Citizens contend that in Mercurio we opened the door for their action in equity challenging the legislative enactments. That is simply not the case. The developer was a named defendant in Mercurio and, as would be the case in any TIF dispute, was the party that would be liable for any shortfall in financing. Here, Citizens did not name the developer of Victory Centre in any of their underlying actions. They sue only their elected representatives.

. The dissent ignores basic principles of equity. Equity provides remedies where the law has established a right but not an adequate remedy. In fashioning the remedy, however, equity must follow the law. Our Supreme Court has stated:

Even recognizing that a court of equity has broad powers, '(i)t is a mistake to suppose, that a court of equity is amenable to no law, either common or statute, and assumes the rule of an arbitrary legislator in every particular case.’ ... When the rights of a party are clearly established by defined principles of law, equity should not change or unsettle those rights. Equity follows the law.

First Federal Sav. and Loan Ass’n of Lancaster v. Swift, 457 Pa. 206, 210, 321 A.2d 895, 897 (1974) (citations omitted). See also East Hempfield Township v. Brubaker, 828 A.2d 1184, 1188 (Pa.Cmwlth.2003) ("[a] court of equity has no more right than has a court of law to act on its own notion of what is right in a particular case [and] must be guided by the established rules and precedents.”) (citation omitted).

What is absent from the dissent’s analysis is any explanation of what clearly established constitutional, statutory or common law right of Citizens will be vindicated through equitable relief. What the dissent is really attempting to do is to use equity to create a cause of action for citizens to challenge the wisdom of an ordinance or other legislative enactment. Citizens’ “remedy” lies in the ballot box, not in, court.

. Citizens challenged the designation of blight in each of their complaints. This claim was only properly lodged against the Township, however, since it was the Board of Supervisors who enacted the ordinance creating the TIF district and in doing so declared the area to be blighted.

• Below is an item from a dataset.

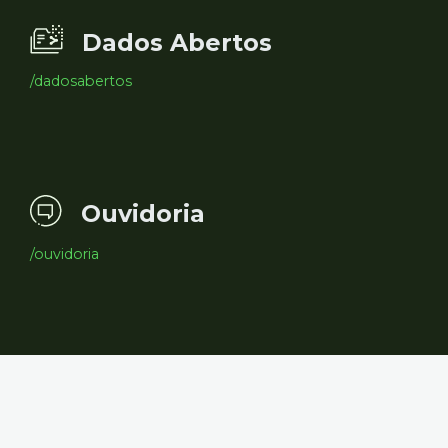
Dados Abertos
/dadosabertos
Ouvidoria
/ouvidoria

. This Court’s standard of review of the trial court’s order sustaining preliminary objections in the nature of a demurrer is limited to determining whether the trial court abused its discretion or committed an error of law. Mercurio, 839 A.2d at 1201 n. 5. In ruling on preliminary objections, the court must accept as true all well pled allegations of material fact. Id. A demurrer should be sustained only in cases that are free from doubt and only when it appears with certainty that the law permits no recovery under the allegations set forth. Id.

.Citizens' third issue on appeal is closely related to their first two issues. Citizens contend that they were entitled to directly challenge the actions of the individual public officials who voted in favor of the TIF proposal. Citizens acknowledge in their brief to this Court that “[sjince no damages are sought this [issue] is of minor practical importance, except for purposes of affixing responsibility.” Citizens’ Brief at 19. In actuality, this issue has no importance. Regardless of whether Citizens are challenging the actions of the individual representatives of the taxing districts or the taxing districts themselves, we have already determined that Citizens' claims are either not subject to judicial review or were legally insufficient. It is therefore not necessary to "affix responsibility.”